Currently viewing public documentation. Please login to access the full scope of documentation.

Overview

The followings information is available to help end users quickly gather Windows Server and Windows Server Failover Cluster related log files for analysis by Pure Storage Support. 

By running the script described below, or running the commands manually, the collection of logs and diagnostic information will help aid in troubleshooting. If gathering the log files manually, please make sure to include as much of the information below as possible.

Whether running the PowerShell script or gathering the information manually, both PowerShell and Command (CMD) windows must be run as an Administrator.

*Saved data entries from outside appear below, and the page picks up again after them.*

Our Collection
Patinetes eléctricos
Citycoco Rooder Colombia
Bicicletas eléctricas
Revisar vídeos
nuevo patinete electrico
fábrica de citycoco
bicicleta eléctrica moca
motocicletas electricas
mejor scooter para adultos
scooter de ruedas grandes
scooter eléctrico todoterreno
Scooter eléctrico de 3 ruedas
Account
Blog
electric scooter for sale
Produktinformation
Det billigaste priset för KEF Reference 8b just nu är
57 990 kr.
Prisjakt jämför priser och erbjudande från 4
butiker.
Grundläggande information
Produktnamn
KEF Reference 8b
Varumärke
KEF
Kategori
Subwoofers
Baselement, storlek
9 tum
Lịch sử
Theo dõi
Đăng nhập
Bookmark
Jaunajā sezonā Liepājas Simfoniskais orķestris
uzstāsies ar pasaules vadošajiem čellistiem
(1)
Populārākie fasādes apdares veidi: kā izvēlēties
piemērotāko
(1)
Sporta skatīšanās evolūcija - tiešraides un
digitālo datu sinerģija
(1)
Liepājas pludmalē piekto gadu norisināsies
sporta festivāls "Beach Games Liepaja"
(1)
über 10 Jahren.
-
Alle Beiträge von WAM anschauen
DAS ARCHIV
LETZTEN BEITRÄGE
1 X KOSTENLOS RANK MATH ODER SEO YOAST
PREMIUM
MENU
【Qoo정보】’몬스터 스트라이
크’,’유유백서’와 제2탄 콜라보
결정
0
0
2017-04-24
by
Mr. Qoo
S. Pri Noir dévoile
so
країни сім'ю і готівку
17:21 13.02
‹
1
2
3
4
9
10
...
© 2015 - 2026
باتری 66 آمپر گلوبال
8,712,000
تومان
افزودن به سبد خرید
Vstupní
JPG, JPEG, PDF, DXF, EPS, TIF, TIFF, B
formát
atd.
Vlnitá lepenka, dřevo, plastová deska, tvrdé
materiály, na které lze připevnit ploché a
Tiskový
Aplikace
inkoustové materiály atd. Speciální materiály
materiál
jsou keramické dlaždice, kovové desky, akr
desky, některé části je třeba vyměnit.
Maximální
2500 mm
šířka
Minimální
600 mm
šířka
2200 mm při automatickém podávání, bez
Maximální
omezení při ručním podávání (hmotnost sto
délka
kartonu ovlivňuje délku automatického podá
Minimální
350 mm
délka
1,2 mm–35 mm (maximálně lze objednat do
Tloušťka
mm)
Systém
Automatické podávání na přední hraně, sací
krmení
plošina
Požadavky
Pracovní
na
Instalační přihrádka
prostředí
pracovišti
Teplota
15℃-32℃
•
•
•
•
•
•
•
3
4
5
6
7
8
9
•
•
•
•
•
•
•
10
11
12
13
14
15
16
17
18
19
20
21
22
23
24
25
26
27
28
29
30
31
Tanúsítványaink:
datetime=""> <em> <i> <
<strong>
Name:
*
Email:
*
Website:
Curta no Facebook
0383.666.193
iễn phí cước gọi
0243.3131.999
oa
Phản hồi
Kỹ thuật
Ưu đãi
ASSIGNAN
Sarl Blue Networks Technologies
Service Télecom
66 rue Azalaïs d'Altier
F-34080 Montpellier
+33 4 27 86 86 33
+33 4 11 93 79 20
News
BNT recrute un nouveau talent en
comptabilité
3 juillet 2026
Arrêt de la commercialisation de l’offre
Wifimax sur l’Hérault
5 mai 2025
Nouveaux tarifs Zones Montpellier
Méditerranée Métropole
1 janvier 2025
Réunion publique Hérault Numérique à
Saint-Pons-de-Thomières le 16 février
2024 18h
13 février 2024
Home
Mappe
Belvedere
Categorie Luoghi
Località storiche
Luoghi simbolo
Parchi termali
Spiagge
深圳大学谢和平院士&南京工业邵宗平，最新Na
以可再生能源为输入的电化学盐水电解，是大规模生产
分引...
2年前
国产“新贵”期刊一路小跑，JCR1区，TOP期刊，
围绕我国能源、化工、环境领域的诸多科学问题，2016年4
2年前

When gathering the Event Logs, there will also be a folder generated called "LocaleMetaData". Be sure to send the .evtx files along with the LocaleMetaData folder. The LocaleMetaData folder includes the Display Information.

Gathering Logs with a PowerShell Script

A PowerShell script is available that incorporates all of the manual collection steps given below. This script is available on GitHub as well as attached to this article. The latest updated version will always be available on GitHub. The script is also a part of the FlashArray PowerShell Toolkit. The script provides more flexibility with a -Cluster parameter for Windows Server Failover Cluster (WSFC) environments, as well as a -Compress parameter which allows for the ability to compress the logs for ease of submission to Support. 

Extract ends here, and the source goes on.